--- Material supplied Enclosed Below ---

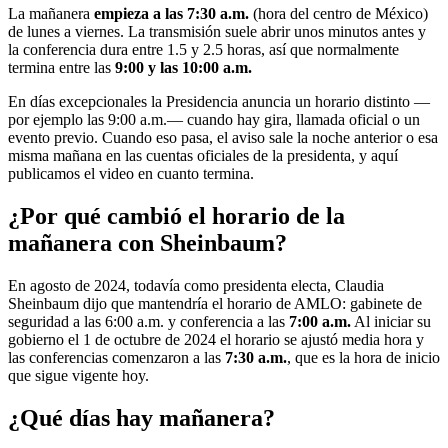
La mañanera
empieza a las
7:30 a.m.
(hora del centro de México)
de lunes a viernes. La transmisión suele abrir unos minutos antes y
la conferencia dura entre 1.5 y 2.5 horas, así que normalmente
termina entre las
9:00 y las 10:00 a.m.
En días excepcionales la Presidencia anuncia un horario distinto —
por ejemplo las 9:00 a.m.— cuando hay gira, llamada oficial o un
evento previo. Cuando eso pasa, el aviso sale la noche anterior o esa
misma mañana en las cuentas oficiales de la presidenta, y aquí
publicamos el video en cuanto termina.
¿Por qué cambió el horario de la
mañanera con Sheinbaum?
En agosto de 2024, todavía como presidenta electa, Claudia
Sheinbaum dijo que mantendría el horario de AMLO: gabinete de
seguridad a las 6:00 a.m. y conferencia a las
7:00 a.m.
Al iniciar su
gobierno el 1 de octubre de 2024 el horario se ajustó media hora y
las conferencias comenzaron a las
7:30 a.m.
, que es la hora de inicio
que sigue vigente hoy.
¿Qué días hay mañanera?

--- End of Enclosed Material supplied ---

Exactly as written, copy the lines from the one containing "9:00 y las 10:00 a.m." to the end of the entries, both ends included.

▶ **Task answer**:
9:00 y las 10:00 a.m.
En días excepcionales la Presidencia anuncia un horario distinto —
por ejemplo las 9:00 a.m.— cuando hay gira, llamada oficial o un
evento previo. Cuando eso pasa, el aviso sale la noche anterior o esa
misma mañana en las cuentas oficiales de la presidenta, y aquí
publicamos el video en cuanto termina.
¿Por qué cambió el horario de la
mañanera con Sheinbaum?
En agosto de 2024, todavía como presidenta electa, Claudia
Sheinbaum dijo que mantendría el horario de AMLO: gabinete de
seguridad a las 6:00 a.m. y conferencia a las
7:00 a.m.
Al iniciar su
gobierno el 1 de octubre de 2024 el horario se ajustó media hora y
las conferencias comenzaron a las
7:30 a.m.
, que es la hora de inicio
que sigue vigente hoy.
¿Qué días hay mañanera?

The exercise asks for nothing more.